In September 2009, the petitioner gave notice of its intention to seek a review of the minimum and maximum amounts of rent payable by the respondent. After failed attempts to reach an agreement, an arbitrator was appointed who rejected the petitioner’s contention that the minimum and maximum figures should be referable to 7% of the annual gross turnover of the business. Instead he had regard to market rents for other public house leases in the area and fixed the levels at +/- 15% of 5% of the annual turnover of the business. He took the view that 5% of turnover was a fair market rent for the ground lease.
The petitioner brought a legal error appeal under the Arbitration (Scotland) Act 2010 on the basis that the arbitrator had ignored or given insufficient weight to the terms of the rent provisions.
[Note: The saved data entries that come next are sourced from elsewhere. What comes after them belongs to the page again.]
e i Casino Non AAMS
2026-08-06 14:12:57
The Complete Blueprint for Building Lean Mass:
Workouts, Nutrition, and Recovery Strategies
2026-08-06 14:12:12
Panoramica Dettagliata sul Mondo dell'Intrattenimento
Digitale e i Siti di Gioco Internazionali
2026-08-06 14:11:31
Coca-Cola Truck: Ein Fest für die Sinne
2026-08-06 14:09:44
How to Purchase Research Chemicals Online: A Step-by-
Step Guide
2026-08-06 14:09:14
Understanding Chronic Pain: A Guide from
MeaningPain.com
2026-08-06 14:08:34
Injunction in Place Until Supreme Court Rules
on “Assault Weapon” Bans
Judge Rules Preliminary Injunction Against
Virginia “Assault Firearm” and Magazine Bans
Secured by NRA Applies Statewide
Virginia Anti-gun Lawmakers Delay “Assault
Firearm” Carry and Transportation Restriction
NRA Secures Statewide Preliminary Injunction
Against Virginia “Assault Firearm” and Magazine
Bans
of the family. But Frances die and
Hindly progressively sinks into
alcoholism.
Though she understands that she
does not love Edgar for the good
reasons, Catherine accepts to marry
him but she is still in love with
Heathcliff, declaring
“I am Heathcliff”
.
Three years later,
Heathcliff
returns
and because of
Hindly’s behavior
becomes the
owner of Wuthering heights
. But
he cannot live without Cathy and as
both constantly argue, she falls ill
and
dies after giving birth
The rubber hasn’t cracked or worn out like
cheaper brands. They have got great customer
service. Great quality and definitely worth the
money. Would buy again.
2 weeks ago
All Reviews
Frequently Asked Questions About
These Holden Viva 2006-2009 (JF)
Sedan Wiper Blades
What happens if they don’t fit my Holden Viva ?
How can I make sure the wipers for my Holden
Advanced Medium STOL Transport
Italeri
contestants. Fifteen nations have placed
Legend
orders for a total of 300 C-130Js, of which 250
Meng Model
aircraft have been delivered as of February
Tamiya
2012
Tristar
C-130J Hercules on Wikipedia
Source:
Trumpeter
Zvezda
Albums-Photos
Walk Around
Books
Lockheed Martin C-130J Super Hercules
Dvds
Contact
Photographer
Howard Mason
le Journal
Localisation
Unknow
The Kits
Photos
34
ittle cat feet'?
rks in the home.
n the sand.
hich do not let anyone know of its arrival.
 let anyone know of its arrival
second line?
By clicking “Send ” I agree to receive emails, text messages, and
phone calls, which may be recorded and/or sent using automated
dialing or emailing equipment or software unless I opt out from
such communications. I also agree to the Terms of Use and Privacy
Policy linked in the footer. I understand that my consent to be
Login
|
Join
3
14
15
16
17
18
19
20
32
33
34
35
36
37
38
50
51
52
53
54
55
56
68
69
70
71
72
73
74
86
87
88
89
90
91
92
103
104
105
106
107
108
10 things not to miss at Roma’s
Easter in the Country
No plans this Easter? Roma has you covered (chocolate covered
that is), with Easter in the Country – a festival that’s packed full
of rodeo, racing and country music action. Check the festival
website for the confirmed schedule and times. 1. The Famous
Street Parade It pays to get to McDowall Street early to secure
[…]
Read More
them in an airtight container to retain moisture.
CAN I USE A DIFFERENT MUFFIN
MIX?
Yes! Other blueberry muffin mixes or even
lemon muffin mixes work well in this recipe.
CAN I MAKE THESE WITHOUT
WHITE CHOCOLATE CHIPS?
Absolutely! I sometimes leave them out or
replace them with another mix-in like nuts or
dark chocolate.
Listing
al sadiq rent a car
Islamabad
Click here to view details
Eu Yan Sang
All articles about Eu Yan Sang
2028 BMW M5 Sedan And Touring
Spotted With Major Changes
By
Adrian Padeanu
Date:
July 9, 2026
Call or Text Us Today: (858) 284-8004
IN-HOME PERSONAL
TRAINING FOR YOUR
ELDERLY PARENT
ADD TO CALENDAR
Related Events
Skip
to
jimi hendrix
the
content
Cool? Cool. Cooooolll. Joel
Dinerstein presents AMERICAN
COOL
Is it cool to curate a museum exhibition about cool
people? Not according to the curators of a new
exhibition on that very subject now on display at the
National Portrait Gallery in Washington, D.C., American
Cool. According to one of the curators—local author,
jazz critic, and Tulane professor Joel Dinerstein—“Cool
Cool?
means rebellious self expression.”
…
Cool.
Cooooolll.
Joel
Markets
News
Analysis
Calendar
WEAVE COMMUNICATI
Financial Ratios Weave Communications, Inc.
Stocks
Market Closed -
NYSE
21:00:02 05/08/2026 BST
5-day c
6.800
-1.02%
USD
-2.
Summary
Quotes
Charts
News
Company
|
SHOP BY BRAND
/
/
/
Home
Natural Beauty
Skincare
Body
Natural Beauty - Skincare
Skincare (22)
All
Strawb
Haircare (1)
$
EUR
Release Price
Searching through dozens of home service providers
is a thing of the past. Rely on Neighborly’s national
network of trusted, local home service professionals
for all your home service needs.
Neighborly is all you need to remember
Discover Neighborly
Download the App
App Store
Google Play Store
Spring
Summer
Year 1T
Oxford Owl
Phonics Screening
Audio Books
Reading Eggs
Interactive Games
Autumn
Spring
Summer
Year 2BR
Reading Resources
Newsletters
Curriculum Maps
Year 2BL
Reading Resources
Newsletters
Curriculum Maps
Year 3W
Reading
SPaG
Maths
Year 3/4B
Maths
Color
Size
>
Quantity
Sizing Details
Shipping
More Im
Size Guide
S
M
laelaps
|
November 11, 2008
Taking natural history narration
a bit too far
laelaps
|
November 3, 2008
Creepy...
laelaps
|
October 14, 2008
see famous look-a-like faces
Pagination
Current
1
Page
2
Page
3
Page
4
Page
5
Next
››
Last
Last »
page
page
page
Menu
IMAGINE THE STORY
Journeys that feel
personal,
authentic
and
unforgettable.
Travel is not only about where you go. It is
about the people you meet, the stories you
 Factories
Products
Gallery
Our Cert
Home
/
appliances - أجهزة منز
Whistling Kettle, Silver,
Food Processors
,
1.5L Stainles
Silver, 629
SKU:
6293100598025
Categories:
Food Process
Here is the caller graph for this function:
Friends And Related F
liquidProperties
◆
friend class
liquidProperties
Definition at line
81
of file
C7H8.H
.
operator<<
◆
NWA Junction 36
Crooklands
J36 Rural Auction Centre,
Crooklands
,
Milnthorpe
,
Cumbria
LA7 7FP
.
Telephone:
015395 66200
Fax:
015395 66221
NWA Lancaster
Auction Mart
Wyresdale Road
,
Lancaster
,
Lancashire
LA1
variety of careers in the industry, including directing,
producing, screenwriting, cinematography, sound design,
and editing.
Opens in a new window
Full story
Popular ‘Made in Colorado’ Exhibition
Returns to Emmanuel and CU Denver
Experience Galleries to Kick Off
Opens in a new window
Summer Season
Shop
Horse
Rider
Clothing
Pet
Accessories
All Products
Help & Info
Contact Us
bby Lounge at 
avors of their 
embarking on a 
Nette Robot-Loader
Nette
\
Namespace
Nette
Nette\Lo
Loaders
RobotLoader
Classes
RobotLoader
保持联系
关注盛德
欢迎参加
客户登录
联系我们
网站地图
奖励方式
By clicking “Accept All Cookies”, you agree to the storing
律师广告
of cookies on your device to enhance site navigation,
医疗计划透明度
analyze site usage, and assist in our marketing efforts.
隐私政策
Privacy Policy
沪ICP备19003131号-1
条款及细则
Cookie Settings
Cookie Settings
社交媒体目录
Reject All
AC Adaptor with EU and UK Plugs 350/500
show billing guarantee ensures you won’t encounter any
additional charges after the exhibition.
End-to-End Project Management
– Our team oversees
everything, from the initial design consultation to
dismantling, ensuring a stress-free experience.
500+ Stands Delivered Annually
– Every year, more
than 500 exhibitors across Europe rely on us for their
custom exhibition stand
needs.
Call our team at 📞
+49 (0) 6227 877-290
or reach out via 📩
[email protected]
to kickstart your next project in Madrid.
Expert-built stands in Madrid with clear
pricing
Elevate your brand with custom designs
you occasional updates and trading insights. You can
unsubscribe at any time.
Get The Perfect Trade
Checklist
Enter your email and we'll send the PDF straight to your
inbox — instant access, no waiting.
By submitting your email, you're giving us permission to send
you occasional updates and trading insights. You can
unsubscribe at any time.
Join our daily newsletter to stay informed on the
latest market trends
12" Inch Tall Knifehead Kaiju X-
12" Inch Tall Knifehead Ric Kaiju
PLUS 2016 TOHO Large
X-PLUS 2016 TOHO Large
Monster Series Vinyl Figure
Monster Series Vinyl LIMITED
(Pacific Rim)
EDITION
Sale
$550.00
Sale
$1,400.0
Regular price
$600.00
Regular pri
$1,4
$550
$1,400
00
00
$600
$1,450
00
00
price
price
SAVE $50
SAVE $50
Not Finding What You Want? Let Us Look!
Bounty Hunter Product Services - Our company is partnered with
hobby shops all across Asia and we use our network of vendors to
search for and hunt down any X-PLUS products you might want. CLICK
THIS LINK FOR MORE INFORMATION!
It contended that the purpose of a review was to protect the landlord from the effect of an unusually poor period of trading and to safeguard the tenant from an unduly high rent caused by an exceptionally good period of trading; it did not open up the standard rate of rent for a wider reconsideration in accordance with general market conditions.
The respondent argued that the arbitrator had adopted a commercially sound construction by using the market level of rent to achieve the commercial purpose of ensuring that an adequate level of guaranteed income would be achieved so as to make the property a commercially attractive investment.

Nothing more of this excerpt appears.